One of Dallas and Tommy sitting on a bench, taken by their father at a photo studio he had set up in their garage. Another of a neighbor, kneeling by the young brothers in their blue wagon. And there were others, too.
“It’s been bittersweet being able to focus on these photos and the fact that I even have any,” Ms. Moss said. “God works in mysterious ways.”
The remnants of Hurricane Helene that battered North Carolina killed more than 100 people in the state, caused an estimated $53 billion in damage and ripped apart communities like Botany Woods, where the Mosses lived. The family, and others like them, say they have not only lost their homes, but also the artifacts of their past and the sense of belonging they had found among their neighbors.
The Mosses lived on Driftwood Court, a quiet, flat street by the river, making it the ideal spot for children to ride their bikes. In recent years though, the neighborhood had aged, becoming a mix of empty-nesters, retirees and people looking after their elderly parents. Calling it “Botany Woods Assisted Living” was a neighborhood joke.

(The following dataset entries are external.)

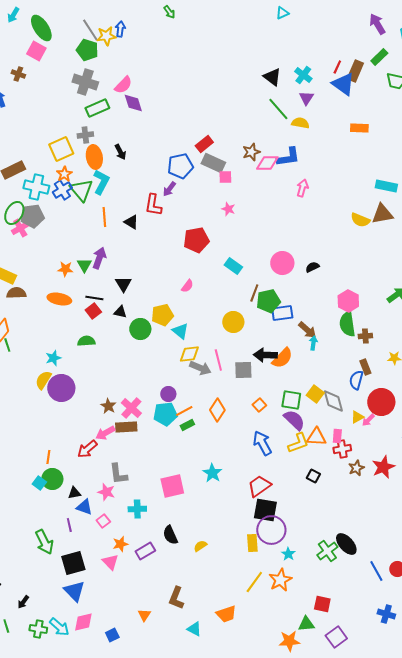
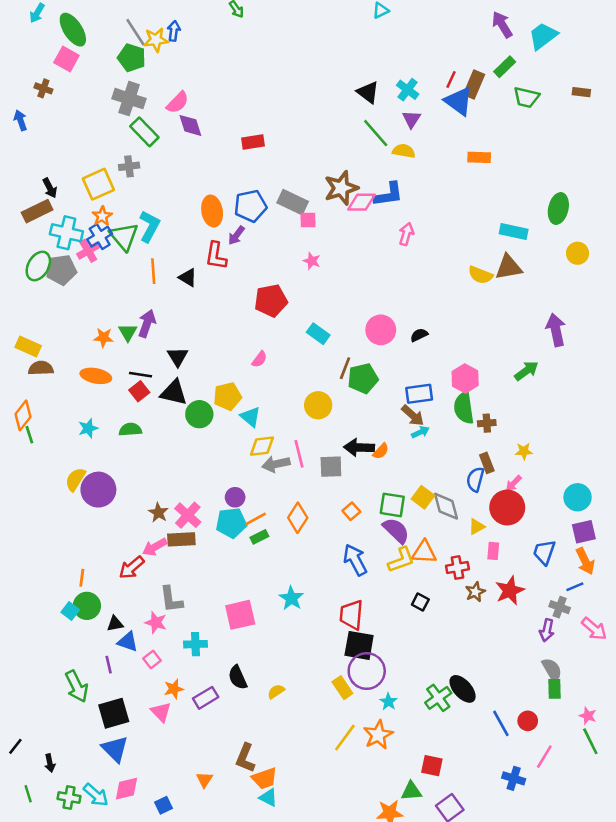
green rectangle: (97, 108) -> (144, 132), turned 70
red rectangle: (204, 144) -> (253, 142), moved, turned 30
black arrow: (120, 152) -> (50, 188), moved
brown star: (251, 152) -> (341, 188), size x1.5
orange ellipse: (94, 157) -> (212, 211), moved
pink cross: (20, 228) -> (88, 251), moved
black triangle: (120, 312) -> (174, 392), size x1.6
blue rectangle: (282, 313) -> (419, 394), moved
cyan arrow: (313, 343) -> (420, 432), turned 56
cyan star: (53, 358) -> (88, 428), moved
orange semicircle: (282, 358) -> (381, 451), size x0.6
gray arrow: (200, 368) -> (276, 464), turned 145
pink arrow: (368, 420) -> (514, 483), moved
pink rectangle: (337, 436) -> (493, 551), moved
red trapezoid: (259, 486) -> (351, 615), turned -50
yellow rectangle: (252, 543) -> (342, 688), turned -30
black arrow: (23, 602) -> (50, 763), turned -48
orange trapezoid: (226, 614) -> (264, 778), moved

Early on Sept. 27, the floodwaters tore through the neighborhood. Marjorie Graham fervently warned Shelley Kloesel, who has Parkinson’s disease, that they needed to evacuate. Rebecca Wait ran to help an elderly neighbor.
They all huddled in another neighbor’s house uphill, thinking that their homes would only be flooded. Ms. Graham had even asked her son to move a box of pictures up to the second floor of her house. Over several hours, they watched 11 homes in the small community float away.

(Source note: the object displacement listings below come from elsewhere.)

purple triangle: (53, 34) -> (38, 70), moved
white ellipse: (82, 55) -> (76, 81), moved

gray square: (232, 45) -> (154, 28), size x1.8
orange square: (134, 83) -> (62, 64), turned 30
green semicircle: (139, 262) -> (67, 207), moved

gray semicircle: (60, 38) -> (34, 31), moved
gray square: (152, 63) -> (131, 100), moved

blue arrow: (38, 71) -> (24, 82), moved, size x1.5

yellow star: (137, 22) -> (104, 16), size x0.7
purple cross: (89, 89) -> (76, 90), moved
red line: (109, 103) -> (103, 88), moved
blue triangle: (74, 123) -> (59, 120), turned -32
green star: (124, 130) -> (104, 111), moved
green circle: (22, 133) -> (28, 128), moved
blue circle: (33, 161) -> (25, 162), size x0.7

They are still coming to terms with what they lost.
Ms. Wait returned to her lot recently and burst into tears when she found that the street had been bulldozed, with sediment piled onto the azalea bushes her mother had planted. Now, she brings two candlesticks and a plate she found amid the wreckage with her everywhere she goes.
“I want to go home,” she said. “It hits you every morning, and it’s the worst part of your day. We realize now that what we’ve lost is so much more than a house.”

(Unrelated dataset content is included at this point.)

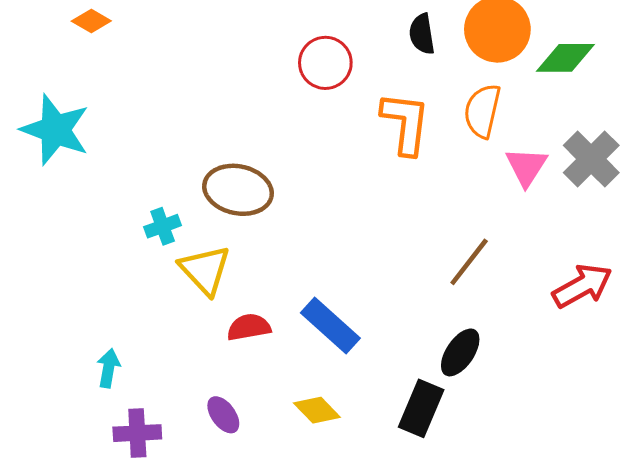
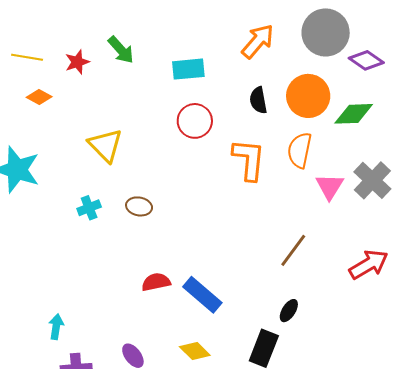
brown ellipse: (238, 190) -> (139, 206), size x0.6
cyan cross: (163, 226) -> (89, 208), moved
yellow triangle: (205, 270) -> (105, 145), moved
red semicircle: (249, 327) -> (156, 282), moved
black ellipse: (460, 352) -> (289, 311), size x0.7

Gone are the neighborly traditions, cultivated slowly since at least the 1980s. The late-summer block parties. The inclination to check in with one another when taking short strolls down Driftwood Court. Ms. Moss cracking jokes at the biweekly happy hours held on Ms. Kloesel’s driveway.
“It’s like you watch your life go down the river, too,” Ms. Kloesel said.
It has also become apparent that they will no longer be neighbors. Many of them have abandoned the idea of rebuilding. Ms. Kloesel will live with her sister in Colorado. Ms. Graham and Ms. Wait have already bought new homes in Asheville that are farther uphill, and away from bodies of water.
Ms. Moss might be the only one to return, if it is possible. Her husband told her recently that he only wants to live — and die — on their property.
But if it weren’t for Detective Sam DeGrave, the families may have even fewer reminders of their lives before the hurricane.
On the day Helene struck, Detective DeGrave had been busy evacuating and rescuing people from rising floodwaters and watched eight homes in Botany Woods float down the river and pummel into a bridge.
The next day, amid the search-and-rescue missions, he returned to the area, and wondered if would help to track down where those homes had ended up.
He wandered downstream, where he picked up a photo of a young girl, taken on a picture day at school. Initially he thought it might help locate a missing person. But over the next few days, as he combed through the rubble, more than 50 feet deep in some places, he kept finding dated family pictures sticking out of the mud. Some were even hanging, wet, on tree limbs. He wiped them down and stuck them in his pocket.
Detective DeGrave had been interested in photography since he was a child, and always admired the moments people chose to capture. He turned his police car into a makeshift photo studio, where he bagged the pictures and labeled them with descriptive details to help organize them. He recruited other officers to the cause, and eventually they gathered about 300 photographs.
“That was the point in which I realized it was about saving something for someone that lost everything rather than using them as a clue to find a missing person,” Detective DeGrave said. “Once you started looking for pictures, they were everywhere.”
An Instagram account called “Photos from Helene” has also helped people recover hundreds of photos from the debris.
When Ms. Graham went to the police station in downtown Asheville to meet Detective DeGrave and pick up photos from her house, she searched through his collection, combing through clear pictures from a 50th wedding anniversary, a photo of a baby with curly pigtails from the turn of the 20th century and others that were smudged by the red and yellow pigment leaching out. She also found some of Ms. Moss and her children.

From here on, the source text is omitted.